Frase incómoda:
“Te ves más llenita”,
“Estás más flaca, ¿todo bien?”,
“¿Y esa pancita?”
🧠 Explicación:
No importa si el comentario viene con “buena intención” o en tono de broma: opinar sobre el cuerpo de otra persona, sin que lo haya pedido, es una forma de violencia normalizada. Duele, incomoda y puede detonar inseguridades. Nadie tiene derecho a comentar tu cuerpo como si fuera de dominio público. Tu cuerpo no está abierto a debate.
💬 Respuestas con altura:
🔹 “Estoy en paz con mi cuerpo. Deberías intentar lo mismo con el tuyo.”
🔹 “No recuerdo haberte pedido una evaluación física.”

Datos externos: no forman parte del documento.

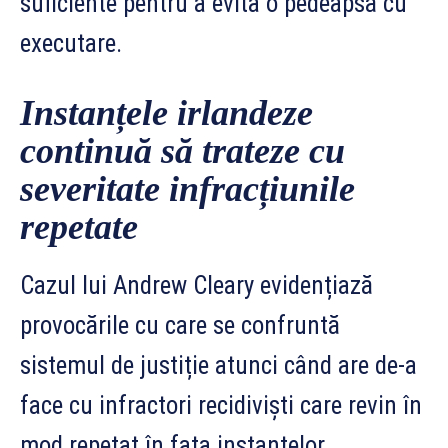
suficiente pentru a evita o pedeapsă cu
executare.
Instanțele irlandeze
continuă să trateze cu
severitate infracțiunile
repetate
Cazul lui Andrew Cleary evidențiază
provocările cu care se confruntă
sistemul de justiție atunci când are de-a
face cu infractori recidiviști care revin în
mod repetat în fața instanțelor.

🔹 “Mi cuerpo no necesita tu opinión para existir.”
🔹 “¿Sabes qué? Hoy elijo quererme, y eso me basta.”
🔹 “Lo que opinas de mí habla más de ti que de mí.”
💭 Reflexión final:
El cuerpo no es un tema de conversación casual. Es hogar, historia, resistencia. Y nadie, absolutamente nadie, tiene derecho a hacerlo tema sin tu permiso. Cada vez que contestas con altura, estás reescribiendo una cultura que necesita aprender a callar cuando no se le ha dado la palabra. Que tu respuesta sea un límite firme, no una excusa.